Please, please, please get the terminology right!

You have only one Earthing Conductor, between the MET (whether internal or separate from the CU) and the means of earthing.
Then you have as many Main Equipotential Bonding Conductors as you have 'earthy' services entering the equipotential zone, each connecting that service to the MET, which should be labelled "Safety Electrical Connection - Do Not Remove" (shame on you, JohnD!)

There is no such thing as 'earth bonding', earthing and bonding are different things and the mixing of terms is part of the reason a lot of supposedly qualified sparks, never mind Joe Public, have no idea what the green-and-yellow cables are actually for.

Phew, that's better.
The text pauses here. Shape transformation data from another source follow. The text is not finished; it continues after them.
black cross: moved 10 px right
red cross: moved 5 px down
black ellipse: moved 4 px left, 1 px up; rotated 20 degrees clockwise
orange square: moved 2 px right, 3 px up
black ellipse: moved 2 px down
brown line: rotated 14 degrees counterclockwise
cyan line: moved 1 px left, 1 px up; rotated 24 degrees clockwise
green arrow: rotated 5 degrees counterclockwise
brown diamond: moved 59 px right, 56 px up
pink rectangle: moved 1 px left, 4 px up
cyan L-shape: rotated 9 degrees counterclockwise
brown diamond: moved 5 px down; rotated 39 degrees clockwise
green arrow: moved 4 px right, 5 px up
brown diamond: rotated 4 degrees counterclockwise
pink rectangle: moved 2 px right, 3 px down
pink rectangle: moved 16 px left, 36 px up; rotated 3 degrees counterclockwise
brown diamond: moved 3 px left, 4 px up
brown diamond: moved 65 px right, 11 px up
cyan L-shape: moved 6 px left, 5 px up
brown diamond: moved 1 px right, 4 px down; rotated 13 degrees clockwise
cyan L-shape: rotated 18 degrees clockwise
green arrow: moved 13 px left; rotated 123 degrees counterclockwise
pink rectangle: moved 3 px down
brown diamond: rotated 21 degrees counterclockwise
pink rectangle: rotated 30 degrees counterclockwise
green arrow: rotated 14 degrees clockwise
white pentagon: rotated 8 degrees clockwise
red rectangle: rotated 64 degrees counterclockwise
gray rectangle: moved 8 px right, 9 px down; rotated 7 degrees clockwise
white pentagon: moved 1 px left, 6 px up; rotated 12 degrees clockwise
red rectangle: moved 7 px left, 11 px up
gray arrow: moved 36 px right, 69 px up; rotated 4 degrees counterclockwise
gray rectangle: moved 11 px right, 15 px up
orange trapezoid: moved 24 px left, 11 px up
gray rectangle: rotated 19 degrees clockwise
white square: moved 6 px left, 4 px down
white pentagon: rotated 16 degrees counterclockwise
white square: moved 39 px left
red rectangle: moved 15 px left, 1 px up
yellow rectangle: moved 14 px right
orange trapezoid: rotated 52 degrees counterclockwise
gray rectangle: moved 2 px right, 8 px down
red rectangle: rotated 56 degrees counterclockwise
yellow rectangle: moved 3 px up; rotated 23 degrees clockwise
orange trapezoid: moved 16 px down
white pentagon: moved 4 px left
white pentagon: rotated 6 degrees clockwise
Had to get that off my chest! :D
 
I'm not qualified in any way to know all the terminology, but I'm sure you have got the drift?

""Then you have as many Main Equipotential Bonding Conductors as you have 'earthy' services entering the equipotential zone, each connecting that service to the MET""

So going back to my original question, bearing in mind the location of the services entering the building, are they classed as in the equipotential zone?
 
I get the impression you are hoping someone will tell you not to bother bonding the incoming watermain.

No chance :LOL:
 
The equipotential zone is YOUR WHOLE HOUSE. All metallic services rising out of the ground and/or entering the house must be bonded.

Have you thought about running the bonding conductor in the ceiling? Or find the boxing that carries the water pipes upstairs and run in that back to the point of emergence. In our house, said boxing runs along the kitchen ceiling, right past the back of the consumer unit, very convenient :LOL:

There's normally a void under and behind kitchen cabinets that is ideal for running cables in too.